435: The snowy New Hampshire backroads of the McCarthy movement lead to the Memphis-motel and Los Angeles-hotel eradications of King and Kennedy, and the system-gone-berserk in Chicago. That long and winding road of hope, despair, and anger ends with Richard Nixon at the White House doorstep. I am asked to cover the antiwar Counter Inauguration for a makeshift network of small radio stations. I record each segment several times, inserting a local angle by attributing the same quote to a student from, say, Trinity College, Cornell, and Dartmouth. (Twenty years later, my broadcasting teammate, Richard Roth, will cover Tiananmen Square for CBS while I am writing and teaching poetry.)
436: I take notes as protesters chant “Up the ass of the ruling class” while some fling mud on the fur coats of guests arriving at a reception for Spiro Agnew at the Smithsonian; flee from a club-wielding cop on a horse after the cop decides I am among the mud-throwers; help a well-dressed elderly woman find her companions, and am pleased when they turn out to be on our team; and dance myself dizzy to a deafening rock band under strobe lights in a tent. I crash on a church floor among dozens of visiting dissidents, the air filled with incense and peace lullabies.

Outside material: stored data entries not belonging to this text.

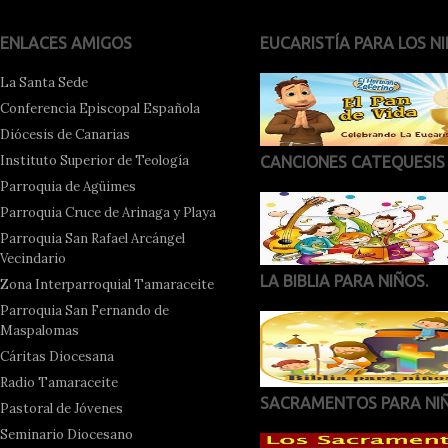
ENLACES AMIGOS
EUCARISTÍA PARA LOS NI
La Santa Sede
Conferencia Episcopal Española
Diócesis de Canarias
Instituto Superior de Teología
CANCIONES CATEQUESIS
Parroquia de Agüimes
Parroquia Cruce de Arinaga y Playa
Parroquia San Rafael Arcángel
Vecindario
LA BIBLIA PARA NIÑOS.
Zona Interparroquial Tamaraceite
Parroquia San Fernando de
Maspalomas
Cáritas Diocesana
Radio Tamaraceite
SACRAMENTOS PARA NI
Pastoral de Jóvenes
Seminario Diocesano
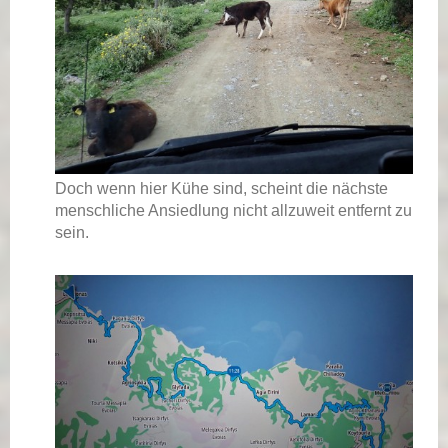
Doch wenn hier Kühe sind, scheint die nächste
menschliche Ansiedlung nicht allzuweit entfernt zu
sein.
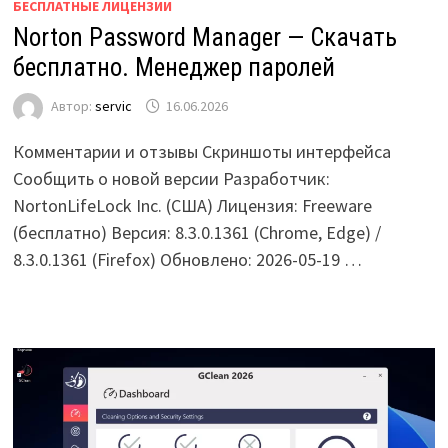
БЕСПЛАТНЫЕ ЛИЦЕНЗИИ
Norton Password Manager — Скачать
бесплатно. Менеджер паролей
Автор:
servic
16.06.2026
Комментарии и отзывы Скриншоты интерфейса
Сообщить о новой версии Разработчик:
NortonLifeLock Inc. (США) Лицензия: Freeware
(бесплатно) Версия: 8.3.0.1361 (Chrome, Edge) /
8.3.0.1361 (Firefox) Обновлено: 2026-05-19 …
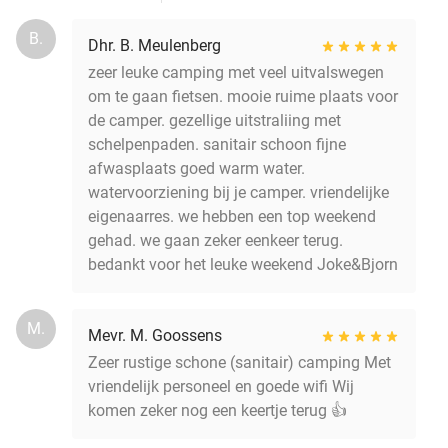
B.
Dhr. B. Meulenberg
zeer leuke camping met veel uitvalswegen
om te gaan fietsen. mooie ruime plaats voor
de camper. gezellige uitstraliing met
schelpenpaden. sanitair schoon fijne
afwasplaats goed warm water.
watervoorziening bij je camper. vriendelijke
eigenaarres. we hebben een top weekend
gehad. we gaan zeker eenkeer terug.
bedankt voor het leuke weekend Joke&Bjorn
M.
Mevr. M. Goossens
Zeer rustige schone (sanitair) camping Met
vriendelijk personeel en goede wifi Wij
komen zeker nog een keertje terug 👍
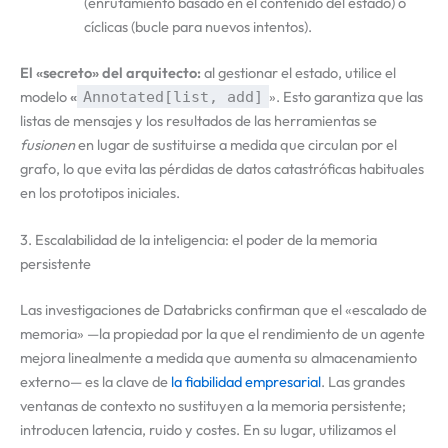
(enrutamiento basado en el contenido del estado) o
cíclicas (bucle para nuevos intentos).
El «secreto» del arquitecto:
al gestionar el estado, utilice el
modelo
«
». Esto garantiza que las
Annotated[list, add]
listas de mensajes y los resultados de las herramientas se
fusionen
en lugar de sustituirse a medida que circulan por el
grafo, lo que evita las pérdidas de datos catastróficas habituales
en los prototipos iniciales.
3. Escalabilidad de la inteligencia: el poder de la memoria
persistente
Las investigaciones de Databricks confirman que el «escalado de
memoria» —la propiedad por la que el rendimiento de un agente
mejora linealmente a medida que aumenta su almacenamiento
externo— es la clave de
la fiabilidad empresarial
. Las grandes
ventanas de contexto no sustituyen a la memoria persistente;
introducen latencia, ruido y costes. En su lugar, utilizamos el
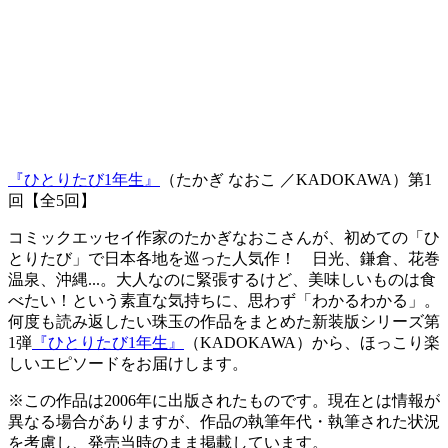
『ひとりたび1年生』
（たかぎ なおこ ／KADOKAWA）第1
回【全5回】
コミックエッセイ作家のたかぎなおこさんが、初めての「ひ
とりたび」で日本各地を巡った人気作！ 日光、鎌倉、花巻
温泉、沖縄...。大人なのに緊張するけど、美味しいものは食
べたい！という素直な気持ちに、思わず「わかるわかる」。
何度も読み返したい珠玉の作品をまとめた新装版シリーズ第
1弾
『ひとりたび1年生』
（KADOKAWA）から、ほっこり楽
しいエピソードをお届けします。
※この作品は2006年に出版されたものです。
現在とは情報が
異なる場合がありますが、作品の執筆年代・
執筆された状況
を考慮し、発売当時のまま掲載しています。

437: I wake up shuddering. We disarmed Johnson only to see Nixon loaded in his place. I have to talk to someone who can actually do something, and I remember Al Lowenstein. He was a leader of the Dump Johnson movement, and I met him a couple of times when he was running for Congress in my home district. Now he is my representative. I bee-line to his office, where he is hobnobbing with well-dressed constituents. I am wearing blue jeans and a cowboy hat. “Al,” I say, “I'm really bummed out about Nixon; I mean, it just hit me that he's the fucking president.” Lowenstein takes me aside and assures me that the movement is still alive, now with people like him in Congress. He will be gerrymandered out of office in two years.
438: Along the Inauguration parade route—Nixon is not due for a half hour—I spot a figure in a tree. He looks about 16, wearing a baseball cap and T-shirt in the chill. And he has a rifle. I approach carefully, in case it isn't Nixon he is after. “Hey, whatcha doing up there?” I shout, counting on my long hair to entitle me to an answer. “Waiting for Nixon.” “Gonna shoot him?” “Nah, it’s plastic, see?” He taps the rifle against a branch and tosses it easily into the air. “They’ll arrest you. If they don’t shoot you first.” “For what? Playing with a toy? It’s political theater." “The Secret Service can’t tell actor from assassin.” The kid climbs down and takes a bow as I applaud.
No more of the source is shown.